If one was listening to the piece, one could hear that bit I italicized has an oddly triumphant tone. “So, the system works?!” Never mind the people slipping through the cracks into poverty. There are more rich people, so it’s cool in the end. Carry on.
Fuck NPR. It’s absurd so many people believe that it’s a bastion of liberalism.
I looked up this Shane Ryan character. He seems to be a (relative) kid who doesn’t know a thing about the 2000 Florida recount. That’s ancient history now.
We’ve heard his argument before, through November and December of 2000. It was a lame argument then and it’s an unfunny joke now. It brought us 9/11, the Iraq War, and a host of other fucked up things. I hate Hillary Clinton more than most people, more than many Republicans who hate her because my reasons are real, not invented. However, we absolutely cannot let a single one of the hucksters, lunatics, and idiots running for the Republican nomination become president.
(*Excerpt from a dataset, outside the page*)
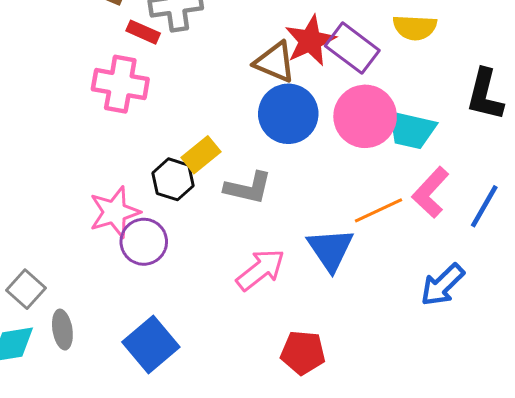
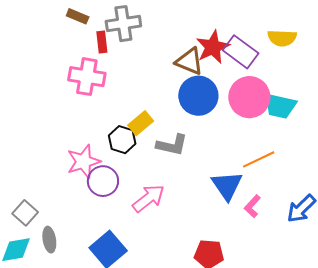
red rectangle: (143, 32) -> (102, 42), turned 60
pink L-shape: (430, 192) -> (252, 206), moved, size x0.7
pink arrow: (260, 270) -> (149, 198), moved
For the next few weeks, I hope I can rally some friends to get some support for Bernie Sanders in Louisiana for the primary, but I refuse to throw everything away if the candidate I prefer loses…. even if I know Louisiana is pretty much a lost cause in the general election.
Against odds, I have a soft spot for Stone Temple Pilots. They were the corporate, mega-selling also-rans spawned from the morass of Los Angeles. I politely ignored them when they were forced upon me for a few years. However, when Tiny Music… came out, my cooler friend Damien lit up in delight, saying that these guys were obviously fans of Badfinger.
Hell, i love this song. It’s hard to express what a relief bright, guitar-based glammish power pop was when most other mainstream (ha. alt-rock. no.) rock bands were going for the dourness they distilled from Nirvana, then infusing with brooding masculinity.
When Weiland went on to mimic Bowie doing his cabaret-influenced material, that earned some fondness from me too.
It felt like he died years ago. I just told the news to Kat and we both recall him being on the verge of death back in 1998.